The Banjo Is Reclaiming Its Black Roots In American Music

The Banjo Player


Early American banjo music is Black music. The banjo was created by enslaved African Americans, and according to the Smithsonian Institute, up until the 1830s, the banjo was exclusively an African American tradition. Banjo history has since been colonized and rewritten, but today, an increasingly growing number of people are ushering in a Black banjo revival.

The banjo is a time machine. For centuries before colonialism, its music connected our ancestors to place, history, and heritage. This can also be seen in the banjo’s role as a storytelling tool, its tunes often accompanying oral histories as they were passed down through generations. Later, it connected people who were stolen from Africa back to their roots and to their forebears. It was a slice of freedom for enslaved African Americans, a source of respite and resistance from the brutalities of slavery. Today, it still offers a sense of connection that transcends time and place.

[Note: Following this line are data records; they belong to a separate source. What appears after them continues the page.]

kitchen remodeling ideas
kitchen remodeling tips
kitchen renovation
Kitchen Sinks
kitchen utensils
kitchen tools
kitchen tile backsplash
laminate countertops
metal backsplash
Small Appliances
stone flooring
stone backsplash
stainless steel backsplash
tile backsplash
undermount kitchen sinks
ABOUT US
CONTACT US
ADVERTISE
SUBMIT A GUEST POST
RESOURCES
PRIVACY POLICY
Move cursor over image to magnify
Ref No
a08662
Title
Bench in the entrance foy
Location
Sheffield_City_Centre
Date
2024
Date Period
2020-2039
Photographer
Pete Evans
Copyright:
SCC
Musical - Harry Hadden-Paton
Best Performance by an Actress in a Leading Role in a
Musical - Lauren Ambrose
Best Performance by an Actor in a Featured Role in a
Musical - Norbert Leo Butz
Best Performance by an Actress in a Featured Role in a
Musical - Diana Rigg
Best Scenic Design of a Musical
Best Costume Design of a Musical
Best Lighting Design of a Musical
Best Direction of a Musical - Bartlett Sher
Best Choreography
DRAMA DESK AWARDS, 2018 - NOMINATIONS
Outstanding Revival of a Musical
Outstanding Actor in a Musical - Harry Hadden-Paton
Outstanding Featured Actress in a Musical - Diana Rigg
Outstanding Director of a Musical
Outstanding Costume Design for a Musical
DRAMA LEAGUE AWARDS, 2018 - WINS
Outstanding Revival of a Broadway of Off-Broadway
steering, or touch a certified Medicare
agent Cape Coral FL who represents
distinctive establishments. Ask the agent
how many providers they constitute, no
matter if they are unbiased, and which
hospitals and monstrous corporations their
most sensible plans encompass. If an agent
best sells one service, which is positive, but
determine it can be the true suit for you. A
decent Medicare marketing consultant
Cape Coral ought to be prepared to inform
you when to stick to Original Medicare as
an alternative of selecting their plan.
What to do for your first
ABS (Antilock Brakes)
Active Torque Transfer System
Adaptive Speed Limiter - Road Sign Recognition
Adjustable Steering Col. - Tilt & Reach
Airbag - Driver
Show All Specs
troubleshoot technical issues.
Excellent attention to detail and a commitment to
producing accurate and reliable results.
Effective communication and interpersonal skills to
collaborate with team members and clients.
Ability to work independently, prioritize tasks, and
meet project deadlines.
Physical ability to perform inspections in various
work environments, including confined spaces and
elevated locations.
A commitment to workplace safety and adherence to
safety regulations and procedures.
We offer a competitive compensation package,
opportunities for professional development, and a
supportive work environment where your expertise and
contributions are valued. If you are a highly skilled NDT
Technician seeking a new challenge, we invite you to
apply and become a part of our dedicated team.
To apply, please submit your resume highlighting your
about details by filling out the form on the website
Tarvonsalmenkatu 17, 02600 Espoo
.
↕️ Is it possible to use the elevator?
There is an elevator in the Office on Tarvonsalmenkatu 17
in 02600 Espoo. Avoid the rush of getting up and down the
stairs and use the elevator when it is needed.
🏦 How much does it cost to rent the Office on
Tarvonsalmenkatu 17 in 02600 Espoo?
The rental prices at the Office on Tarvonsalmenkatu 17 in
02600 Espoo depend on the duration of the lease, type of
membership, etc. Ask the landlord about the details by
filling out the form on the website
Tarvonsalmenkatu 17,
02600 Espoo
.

But how do we contextualize this spiritual and material culture of the banjo? Black String Theory helps offer a foundation for that understanding. Ultimately, for Black communities in Africa and across the diaspora, music has never been about commodification, but about community.

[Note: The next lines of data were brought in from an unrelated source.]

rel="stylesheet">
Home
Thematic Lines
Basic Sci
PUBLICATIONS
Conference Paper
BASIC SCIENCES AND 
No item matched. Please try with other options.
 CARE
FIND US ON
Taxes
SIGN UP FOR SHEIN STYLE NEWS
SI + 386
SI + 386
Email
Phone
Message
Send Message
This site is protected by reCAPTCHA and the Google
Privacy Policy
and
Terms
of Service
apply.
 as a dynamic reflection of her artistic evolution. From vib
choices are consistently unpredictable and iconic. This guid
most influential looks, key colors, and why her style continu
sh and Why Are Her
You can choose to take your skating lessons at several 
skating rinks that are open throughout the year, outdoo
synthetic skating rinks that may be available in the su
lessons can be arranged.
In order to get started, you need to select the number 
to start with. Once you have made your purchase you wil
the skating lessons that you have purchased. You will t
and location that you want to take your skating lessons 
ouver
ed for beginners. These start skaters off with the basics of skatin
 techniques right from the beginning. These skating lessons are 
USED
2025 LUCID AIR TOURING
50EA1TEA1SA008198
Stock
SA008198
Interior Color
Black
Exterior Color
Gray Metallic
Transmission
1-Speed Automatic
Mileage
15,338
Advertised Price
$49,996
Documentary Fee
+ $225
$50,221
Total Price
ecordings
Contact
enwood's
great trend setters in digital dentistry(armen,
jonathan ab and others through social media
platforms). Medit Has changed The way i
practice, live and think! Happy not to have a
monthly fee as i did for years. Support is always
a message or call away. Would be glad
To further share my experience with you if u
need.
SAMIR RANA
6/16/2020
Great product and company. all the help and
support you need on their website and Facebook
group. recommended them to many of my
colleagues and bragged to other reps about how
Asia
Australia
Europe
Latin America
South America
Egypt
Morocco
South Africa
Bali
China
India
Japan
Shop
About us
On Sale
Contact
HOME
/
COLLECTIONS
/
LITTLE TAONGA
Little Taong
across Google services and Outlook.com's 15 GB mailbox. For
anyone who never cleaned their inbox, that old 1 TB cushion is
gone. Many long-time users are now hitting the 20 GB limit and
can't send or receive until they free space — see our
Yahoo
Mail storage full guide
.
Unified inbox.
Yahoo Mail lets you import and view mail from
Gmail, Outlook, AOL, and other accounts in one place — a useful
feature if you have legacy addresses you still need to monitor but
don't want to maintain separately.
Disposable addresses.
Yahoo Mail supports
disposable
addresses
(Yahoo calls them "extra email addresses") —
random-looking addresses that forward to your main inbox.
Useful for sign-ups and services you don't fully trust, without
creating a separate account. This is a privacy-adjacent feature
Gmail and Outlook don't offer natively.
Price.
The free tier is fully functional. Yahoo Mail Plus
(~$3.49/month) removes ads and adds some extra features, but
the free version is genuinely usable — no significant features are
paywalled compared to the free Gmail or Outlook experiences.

“We have to first look at our family histories and understand that music has always been rooted in ceremony and spirit,” says folklorist, educator, and musician Sulé Greg C. Wilson. “Even the most ‘get down’ party is still a ritual and a ceremony. When our ancestors created their own music, everyone had the right and the opportunity to be part of that, and be part of the musical community.” Wilson notes that, in Black cultures, there traditionally is no separation between the sacred and the secular. “When you’re making music, you are bringing community together. You are bringing spirit down. You are conjoining the present, the ancestors, and the future. And so, Black String Theory puts our cultural instruments into a historical and futurist perspective.”